▸ Aim of the exercise
Transcribe the entries that come next exactly, but not the pictures they contain.

▸ Information given
-- Opening Marker --
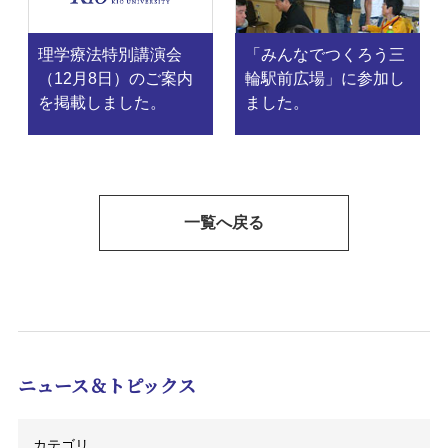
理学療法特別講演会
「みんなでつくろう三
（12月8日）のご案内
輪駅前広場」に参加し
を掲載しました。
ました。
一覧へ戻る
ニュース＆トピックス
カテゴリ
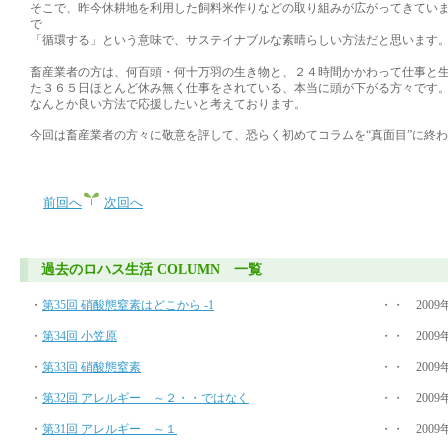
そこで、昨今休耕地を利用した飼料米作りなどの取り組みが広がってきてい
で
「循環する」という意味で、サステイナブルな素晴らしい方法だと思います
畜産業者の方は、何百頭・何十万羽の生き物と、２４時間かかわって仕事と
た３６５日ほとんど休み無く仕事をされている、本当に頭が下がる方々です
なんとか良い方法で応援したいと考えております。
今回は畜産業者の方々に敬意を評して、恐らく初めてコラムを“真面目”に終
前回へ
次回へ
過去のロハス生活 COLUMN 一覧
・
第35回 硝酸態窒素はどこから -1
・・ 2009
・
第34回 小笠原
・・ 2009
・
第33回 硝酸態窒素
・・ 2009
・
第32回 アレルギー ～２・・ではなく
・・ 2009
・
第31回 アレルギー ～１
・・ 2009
-- Closing Marker --
▸ The completed task
理学療法特別講演会
「みんなでつくろう三
（12月8日）のご案内
輪駅前広場」に参加し
を掲載しました。
ました。
一覧へ戻る
ニュース＆トピックス
カテゴリ
そこで、昨今休耕地を利用した飼料米作りなどの取り組みが広がってきてい
で
「循環する」という意味で、サステイナブルな素晴らしい方法だと思います
畜産業者の方は、何百頭・何十万羽の生き物と、２４時間かかわって仕事と
た３６５日ほとんど休み無く仕事をされている、本当に頭が下がる方々です
なんとか良い方法で応援したいと考えております。
今回は畜産業者の方々に敬意を評して、恐らく初めてコラムを“真面目”に終
前回へ
次回へ
過去のロハス生活 COLUMN 一覧
・
第35回 硝酸態窒素はどこから -1
・・ 2009
・
第34回 小笠原
・・ 2009
・
第33回 硝酸態窒素
・・ 2009
・
第32回 アレルギー ～２・・ではなく
・・ 2009
・
第31回 アレルギー ～１
・・ 2009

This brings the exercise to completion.